Otros gestores están preocupados por la deuda a largo plazo.

Robert Rodríguez, presidente ejecutivo de First Pacific Advisors, afirma que “no vamos a prestar dinero a largo plazo a un prestatario que fiscalmente es irresponsable (gobierno de los EE.UU.). Su empresa no posee bonos del Tesoro a un vencimiento superior al 2012, en parte porque creen que los EE.UU. están acumulando déficits insostenibles.

Daniel Fuss también está reduciendo de forma considerable la duración media de su cartera, en lo que es su mayor cambio estratégico en 30 años.

Aunque pocos inversores lo recuerdan, los EE.UU. ya coquetearon con un incumplimiento técnico antes. En abril y mayo de 1979, en medio de problemas informáticos, una fuerte demanda de los pequeños inversores y en la estela del debate del Congreso sobre la ampliación del límite de deuda, los EE.UU. no hicieron los pagos a tiempo de unos 122 millones de dólares en bonos del Tesoro. El organismo calificó este hecho como un retraso, no como un impago. Aunque este “retraso” solo afectó al 1% de la deuda de los EE.UU., los tipos a corto saltaron un 0,6% y el país fue demandado por los tenedores de bonos por incumplimiento de contrato.

Tal vez la mayor preocupación no es un “default” sino como Carmen Reinhart de Peterson Institute for International Economics denomina, una represión financiera.

En decenas de casos anteriores, los gobiernos han utilizado instrumentos que han dañado la deuda de los tenedores si necesidad de negarse a pagar los intereses. Por ejemplo, al mantener los tipos de interés a corto por debajo del nivel de inflación, un gobierno puede pagar a sus tenedores de bonos con el abaratamiento del dinero. A través de reglamentos se puede obligar a los bancos y otras firmas financieras a comprar más deuda pública. Como resultado, las rentabilidades actuales y los retornos ajustados a inflación de los bonos corporativos caen.
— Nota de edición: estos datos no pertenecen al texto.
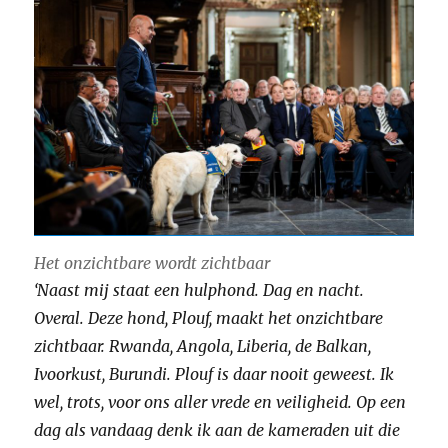
Het onzichtbare wordt zichtbaar
‘Naast mij staat een hulphond. Dag en nacht.
Overal. Deze hond, Plouf, maakt het onzichtbare
zichtbaar. Rwanda, Angola, Liberia, de Balkan,
Ivoorkust, Burundi. Plouf is daar nooit geweest. Ik
wel, trots, voor ons aller vrede en veiligheid. Op een
dag als vandaag denk ik aan de kameraden uit die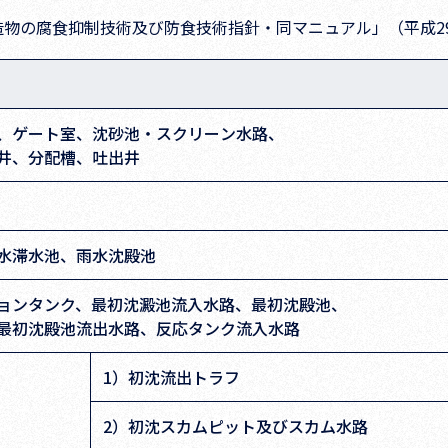
物の腐食抑制技術及び防食技術指針・同マニュアル」（平成29
、ゲート室、沈砂池・スクリーン水路、
水井、分配槽、吐出井
水滞水池、雨水沈殿池
ョンタンク、最初沈澱池流入水路、最初沈殿池、
、最初沈殿池流出水路、反応タンク流入水路
1）初沈流出トラフ
2）初沈スカムピット及びスカム水路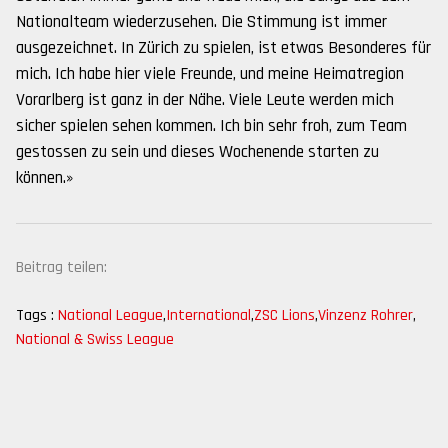
Nationalteam wiederzusehen. Die Stimmung ist immer
ausgezeichnet. In Zürich zu spielen, ist etwas Besonderes für
mich. Ich habe hier viele Freunde, und meine Heimatregion
Vorarlberg ist ganz in der Nähe. Viele Leute werden mich
sicher spielen sehen kommen. Ich bin sehr froh, zum Team
gestossen zu sein und dieses Wochenende starten zu
können.»
Beitrag teilen:
Tags :
National League
,
International
,
ZSC Lions
,
Vinzenz Rohrer
,
National & Swiss League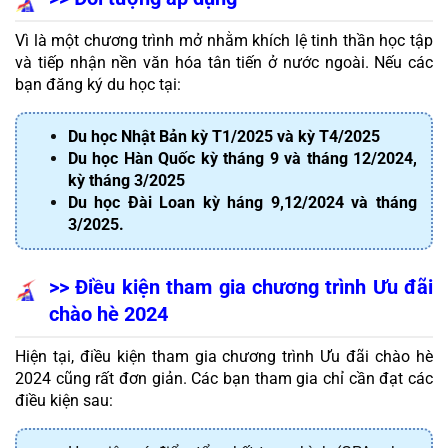
Vì là một chương trình mở nhằm khích lệ tinh thần học tập 
và tiếp nhận nền văn hóa tân tiến ở nước ngoài. Nếu các 
bạn đăng ký du học tại:
Du học Nhật Bản kỳ T1/2025 và kỳ T4/2025
Du học Hàn Quốc kỳ tháng 9 và tháng 12/2024,
kỳ tháng 3/2025
Du học Đài Loan kỳ háng 9,12/2024 và tháng
3/2025.
>> Điều kiện tham gia chương trình Ưu đãi 
chào hè 2024
Hiện tại, điều kiện tham gia chương trình Ưu đãi chào hè 
2024 cũng rất đơn giản. Các bạn tham gia chỉ cần đạt các 
điều kiện sau:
“El objetivo fundamental de la represión financiera es establecer las condiciones necesarias para que el crédito gubernamental sea lo más barato posible. Veo hoy en día, como el escenario más probable”, afirma Reinhart.

La represión financiera tiene un efecto dominó. La FED va a arrastrar a la baja los tipos por todas partes, solo por bajar los tipos a corto en EE.UU. Los inversores que no están bajo la bota del Tío Sam, pueden mover su dinero a otra parte, haciendo subir los precios y bajar las rentabilidades de los activos de otras partes del mundo.

Esto puede estar ya sucediendo. Las compras mensuales de bonos del Tesoro por inversores extranjeros se redujeron de 118.000 millones de dólares en Agosto 2010 a 27.000 millones de dólares en marzo.

La represión financiera puede obligar a las instituciones de EE.UU. a comprar bonos con un rendimiento que garantiza una rentabilidad negativa en el largo plazo.